What are you training for?

I often hear people saying “well, that’s a mark, you shouldn’t cast your dog”. We had a discussion about it as late as this weekend when I attended a course, and it was also discussed on the working test that Lena and I were at on Good Friday. As in so many other discussions, I think that depends very much on one’s understanding. Depending on what you want to do with your retriever, there are different requirements that you need to relate to.

I think everyone agrees that a mark is something that the dog has seen or heard falling and that when you cast, you direct the dog to a specific place. This means that a mark can turn into casting if the handler steps in and controls the dog.

Many trainers in Sweden, are “raised” with SSRK’s B type cold game trials, which is a so-called “trait assessment”. Different traits are evaluated, including the ability to mark. In other words, if the handler steps in and casts the dog to a mark, it becomes difficult to assess the dog’s marking ability. Let’s save the discussion on the fact that even these “traits” are highly trainable and could not have been shown at all unless the handler was involved for another time… 😉

Working test and field trials / mock trials, on the other hand, are competitions, and the dummy / game needs to be delivered to the handler as quickly and efficiently as possible. At the working tests in Sweden, the ideal in order to score the highest points has become that the dog nails the mark without involvement from the handler. Even the smallest signal usually leads to point deduction. The dog searching for the dummy for a while will probably lead to more points deducted than if a signal is needed to get the dog in – so it is always a trade-off for what gives the least points deduction. Some judges will also deduct if the handler points at the marks as they fall or when the dog is to be sent out.

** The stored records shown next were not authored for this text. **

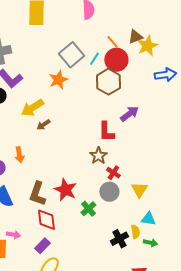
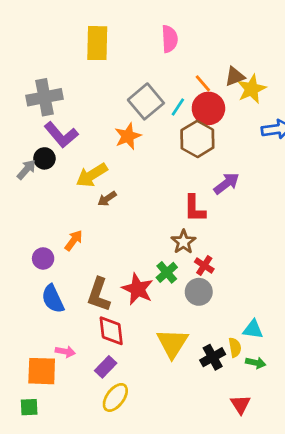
orange arrow: (19, 155) -> (74, 240), turned -133
yellow triangle: (139, 190) -> (172, 343), moved, size x1.4
green cross: (88, 209) -> (167, 272), moved

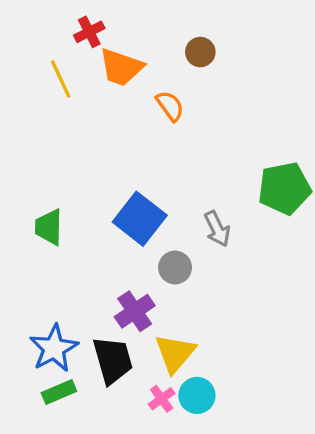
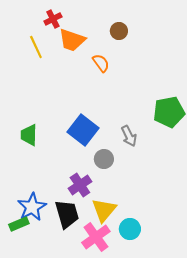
green rectangle: (59, 392) -> (19, 224), moved
cyan circle: (197, 395) -> (130, 229), moved
pink cross: (162, 399) -> (96, 237), size x1.8

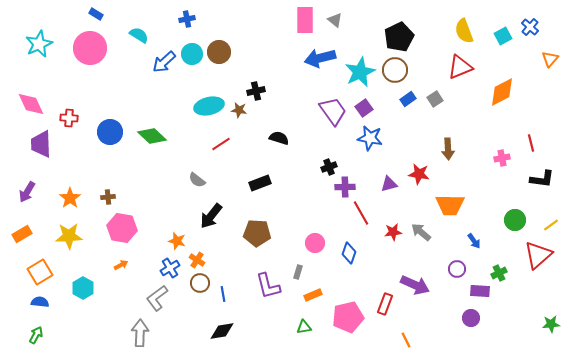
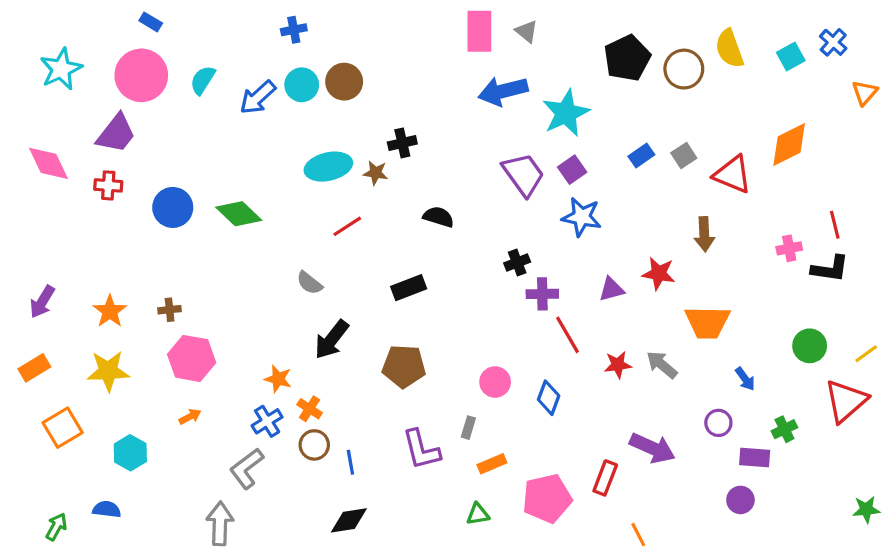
cyan semicircle: (139, 35) -> (203, 80), moved, turned -90
red triangle: (460, 67) -> (733, 174), moved, turned 44
brown circle: (395, 70) -> (684, 69), moved
purple trapezoid: (41, 144) -> (116, 134), moved, turned -140
black L-shape: (542, 179) -> (830, 269), moved
blue semicircle: (40, 302) -> (107, 509), moved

In the A type trials in Sweden and above all the British field trials that are inspiring more and more trials and the training here in Sweden (for example, all Swedish Gundog’s Leagues trials are entirely based on the British field trial rules), you don’t care much about the difference between marking and casting. The game should be retrieved as fast and efficient as possible. If the dog has marked and nails it, that of course is very efficient. But sometimes the terrain makes it difficult for the dog to mark well and sometimes the dog ends up in the wrong wind when coming into the area. Unlike in the B type cold game trials in Sweden, you never know where the game ends up in a field trial. Freshly shot game in rough terrain doesn’t give away as much scent as cold game that has been in the same area for a whole day. It really matters that the dog then ends up in the correct area and stays there, hunting for the game. Even the slightest error when making way to the correct area will make it more and more difficult to get the dog to the area where he can begin searching. In these situations you’ll get to see the nice cooperation between dog and handler, simply working together. In a field trial, the dog will get the chance to continue working as long as he listens to the signals and is doing meaningful things. However, if the dog doesn’t listen or is working in the wrong area, he’ll be recalled and is out of the running.

So where should your thinking be going when training? I want my dogs to be good markers, because I’ll always benefit from that. At the same time, I also want them to be steerable – because if for some reason they didn’t get the mark, or if they end up in the wrong wind, I need to be able to help them. So, I work on both marking ability and casting. Then I adapt to the trial form we’re starting in – or go in with the knowledge that if I don’t adapt, I will get a deduction / remark but I’ll still follow my own handling system. If I have decided to practice the marking ability, I won’t go in and control the dog, but rather redo the mark if there are challenges. If I have decided to practice directing my dog to a mark, I’ll step in and direct the dog as soon as I notice that he’s on the wrong path, for example turning in the wrong direction or getting in the wrong wind. And it is always a challenge – often you’re too late with the whistle, and the dog is already in the wrong place. Or you use the whistle too early – if you had just waited for a bit, the dog might have ended up in the correct spot.

My handling system is not unique, many others have the same. The important thing is just to think through what you want it to look like and that you create a system where both you and your dog know what the different signals mean.

A great many send their dogs on a mark just using the dog’s name, or the cue “retrieve”. If you have multiple dogs that you work at the same time, it is very convenient to send them on different cues. I send using the dog’s name and “retrieve”, or a word that corresponds to the dog’s name because I use the dog’s name as the attention signal, meaning “now it is your turn, but wait for the next cue before you do anything”. I send Keen with the cue “eager” and Diesel with “Diesel – retrieve”.

I stand straight facing the mark that the dog should retrieve and I send the dog when he looks in the right direction. If my dog doesn’t look in the right direction, I’ll help him by pointing with my hand, which may be needed, for example, if it has been a while since the mark fell or if there are many marks to choose from. In training, I try to make sure that I don’t need to use the hand, especially not on direct marks. In that case, I prefer to try the mark again if something goes wrong. If, on the other hand, it is a trial and my dog has missed the mark, I will definitely not send him using the cue for a mark, but instead use the cue for casting.

When casting, I send my dog by putting the whistle in my mouth, stepping forward with my right foot, pointing my hand in the direction he should run and when my dog focuses in the correct direction, cueing “ut” (“back”).